Thursday, November 24, 2011
From the roots...
Two years and a month ago, I left my husband. I won't go into detail, but he took everything from money to the remaining vestiges of my pride and self-worth. I was a broken woman with two broken children. It was with a lot of fear that I packed up my car with my two beautiful daughters, our cat, and the clothes we owned, and began a two day drive to another State where my parents were waiting to take us in. On the way, I stayed at the house of one of my publishers. Her sense of humor and energy brought life back to my children and dried the tears I'd been shedding for the man my husband could have been, but wasn't.
I arrived at my destination the next day, and spent the following year getting my girls back on track with their self-confidence. It took a lot to rebuild their security and to let them know that the three of us would weather on just fine, even when their father began his campaign against me to our former (powerful) community. My kids knew the truth, they'd seen it, and their relationship with him was changed forever.
A year later, I had enough to venture out again. My family wanted me to stay, but I knew better. I'd already been hiding my writing from them for a full year, but it was challenging. With no locks on the doors and me working about seventy hours a week from home, there were constant interruptions and opinions about what I should be doing with my time. And from their view point, I understand. All they knew was I barely paid the bills and worked like a dog doing something obscure online.
November 8th last year, I left a second time and set my sights on Grand Rapids, Michigan. There were a lot of factors involved. But the biggest hurdle was that I had purchased a home here with everything I had after the divorce finalized (no, y'all, I got a fraction of what he stole from me and next to nothing in child support) and the couple in the home refused to move out.
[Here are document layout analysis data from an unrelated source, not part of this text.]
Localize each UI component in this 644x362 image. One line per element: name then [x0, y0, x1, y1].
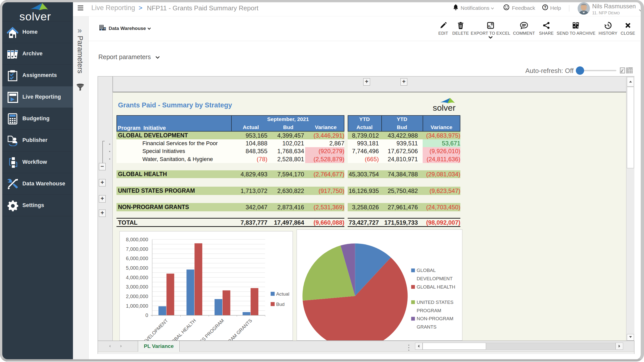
svg-text:GLOBAL HEALTH: GLOBAL HEALTH [417, 284, 455, 290]
svg-text:4,000,000: 4,000,000 [126, 275, 148, 280]
svg-text:GRANTS: GRANTS [417, 324, 436, 330]
svg-text:1,000,000: 1,000,000 [126, 303, 148, 309]
svg-text:0: 0 [145, 312, 148, 318]
svg-text:3,000,000: 3,000,000 [126, 284, 148, 290]
svg-text:GLOBAL DEVELOPMENT: GLOBAL DEVELOPMENT [126, 318, 169, 341]
svg-text:NON-PROGRAM: NON-PROGRAM [417, 316, 453, 321]
svg-text:?: ? [544, 5, 546, 10]
svg-text:7,000,000: 7,000,000 [126, 246, 148, 252]
svg-text:2,000,000: 2,000,000 [126, 294, 148, 299]
svg-text:Bud: Bud [276, 302, 285, 307]
svg-text:Actual: Actual [276, 291, 290, 297]
svg-text:PROGRAM: PROGRAM [417, 308, 441, 313]
svg-text:UNITED STATES: UNITED STATES [417, 300, 453, 305]
svg-text:DEVELOPMENT: DEVELOPMENT [417, 276, 453, 281]
svg-text:5,000,000: 5,000,000 [126, 265, 148, 271]
svg-text:6,000,000: 6,000,000 [126, 256, 148, 261]
svg-text:8,000,000: 8,000,000 [126, 237, 148, 242]
svg-text:Xₒ: Xₒ [488, 25, 491, 28]
svg-text:GLOBAL HEALTH: GLOBAL HEALTH [166, 318, 197, 341]
svg-text:GLOBAL: GLOBAL [417, 268, 436, 273]
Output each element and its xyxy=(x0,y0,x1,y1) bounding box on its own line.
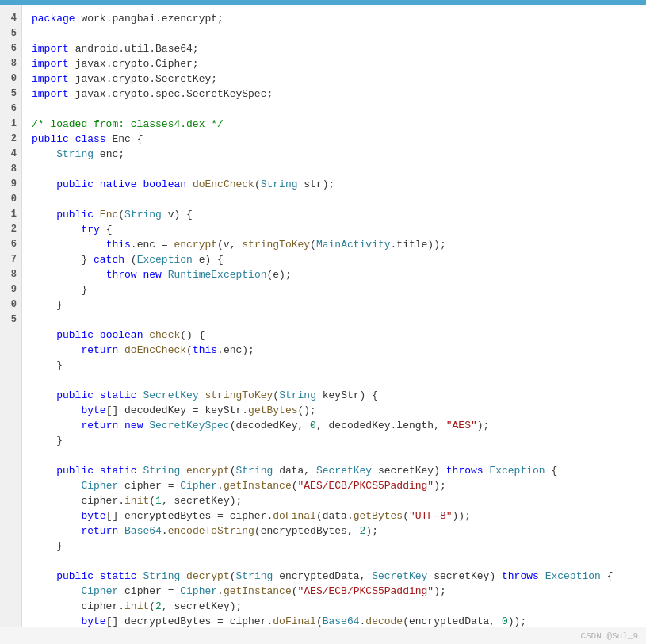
code-line: this.enc = encrypt(v, stringToKey(MainAc… xyxy=(32,237,636,252)
code-line: import javax.crypto.Cipher; xyxy=(32,56,636,71)
code-line xyxy=(32,554,636,569)
code-line: return doEncCheck(this.enc); xyxy=(32,343,636,358)
code-line: } xyxy=(32,297,636,312)
bottom-bar: CSDN @Sol_9 xyxy=(0,627,646,644)
line-number: 7 xyxy=(6,252,17,267)
code-line: } xyxy=(32,539,636,554)
line-number: 1 xyxy=(6,117,17,132)
code-line xyxy=(32,102,636,117)
code-line: throw new RuntimeException(e); xyxy=(32,267,636,282)
code-line: String enc; xyxy=(32,147,636,162)
code-area: 456805612489012678905 package work.pangb… xyxy=(0,5,646,627)
line-number: 4 xyxy=(6,11,17,26)
code-line: public static String encrypt(String data… xyxy=(32,463,636,478)
code-content[interactable]: package work.pangbai.ezencrypt; import a… xyxy=(22,5,646,627)
line-numbers: 456805612489012678905 xyxy=(0,5,22,627)
code-line xyxy=(32,448,636,463)
line-number: 0 xyxy=(6,297,17,312)
line-number: 4 xyxy=(6,147,17,162)
code-line: byte[] decodedKey = keyStr.getBytes(); xyxy=(32,403,636,418)
code-line: } xyxy=(32,433,636,448)
line-number: 2 xyxy=(6,222,17,237)
code-line: byte[] encryptedBytes = cipher.doFinal(d… xyxy=(32,508,636,523)
line-number: 5 xyxy=(6,86,17,102)
code-line: } xyxy=(32,358,636,373)
code-line xyxy=(32,26,636,41)
code-line: Cipher cipher = Cipher.getInstance("AES/… xyxy=(32,584,636,599)
code-line: public static String decrypt(String encr… xyxy=(32,569,636,584)
line-number: 9 xyxy=(6,177,17,192)
line-number: 1 xyxy=(6,207,17,222)
line-number: 8 xyxy=(6,56,17,71)
code-line: public class Enc { xyxy=(32,132,636,147)
line-number: 8 xyxy=(6,162,17,177)
code-line: public native boolean doEncCheck(String … xyxy=(32,177,636,192)
code-line xyxy=(32,162,636,177)
code-line: import javax.crypto.SecretKey; xyxy=(32,71,636,86)
code-line: cipher.init(2, secretKey); xyxy=(32,599,636,614)
code-line: Cipher cipher = Cipher.getInstance("AES/… xyxy=(32,478,636,493)
line-number: 0 xyxy=(6,192,17,207)
watermark: CSDN @Sol_9 xyxy=(580,631,638,641)
line-number: 2 xyxy=(6,132,17,147)
code-line xyxy=(32,373,636,388)
code-line: import android.util.Base64; xyxy=(32,41,636,56)
line-number: 9 xyxy=(6,282,17,297)
code-line: public static SecretKey stringToKey(Stri… xyxy=(32,388,636,403)
code-line: public Enc(String v) { xyxy=(32,207,636,222)
line-number: 6 xyxy=(6,237,17,252)
code-line xyxy=(32,192,636,207)
line-number: 5 xyxy=(6,312,17,328)
editor-container: 456805612489012678905 package work.pangb… xyxy=(0,0,646,644)
code-line: return new SecretKeySpec(decodedKey, 0, … xyxy=(32,418,636,433)
code-line: } catch (Exception e) { xyxy=(32,252,636,267)
code-line: import javax.crypto.spec.SecretKeySpec; xyxy=(32,86,636,102)
code-line: package work.pangbai.ezencrypt; xyxy=(32,11,636,26)
code-line: return Base64.encodeToString(encryptedBy… xyxy=(32,523,636,539)
code-line xyxy=(32,312,636,328)
code-line: /* loaded from: classes4.dex */ xyxy=(32,117,636,132)
code-line: } xyxy=(32,282,636,297)
code-line: try { xyxy=(32,222,636,237)
line-number: 5 xyxy=(6,26,17,41)
code-line: cipher.init(1, secretKey); xyxy=(32,493,636,508)
line-number: 6 xyxy=(6,41,17,56)
code-line: byte[] decryptedBytes = cipher.doFinal(B… xyxy=(32,614,636,627)
line-number: 8 xyxy=(6,267,17,282)
code-line: public boolean check() { xyxy=(32,328,636,343)
line-number: 0 xyxy=(6,71,17,86)
line-number: 6 xyxy=(6,102,17,117)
Two friends stepped up to save me when my family deserted me. Again that's another story, but suffice it to say homelessness is not something I chose for myself or my children. For three weeks we lived out of a motel room, wrangling the cheapest price I could and hiding our living situation from the schools. My kids would have been kicked out of school, had they known we weren't in the area.
At one point we lived in a motel that housed a prison penitentiary and the morning commute to school meant squeezing through a throng of over muscled men with fresh cuts and bruises who were a little too interested in us. Through it all Bronwyn Green and Brynn Paulin kept me sane. Bronwyn cooked dinner for us every night without fail. She did our laundry and invited us to her home for hours each day. She was literally my angel. Brynn Paulin, who had just moved, opened her home to me during the day so that I could work. She invited me in to her community of friends (non-writing related), and invited me to gatherings the reminded me what normal was supposed to look like.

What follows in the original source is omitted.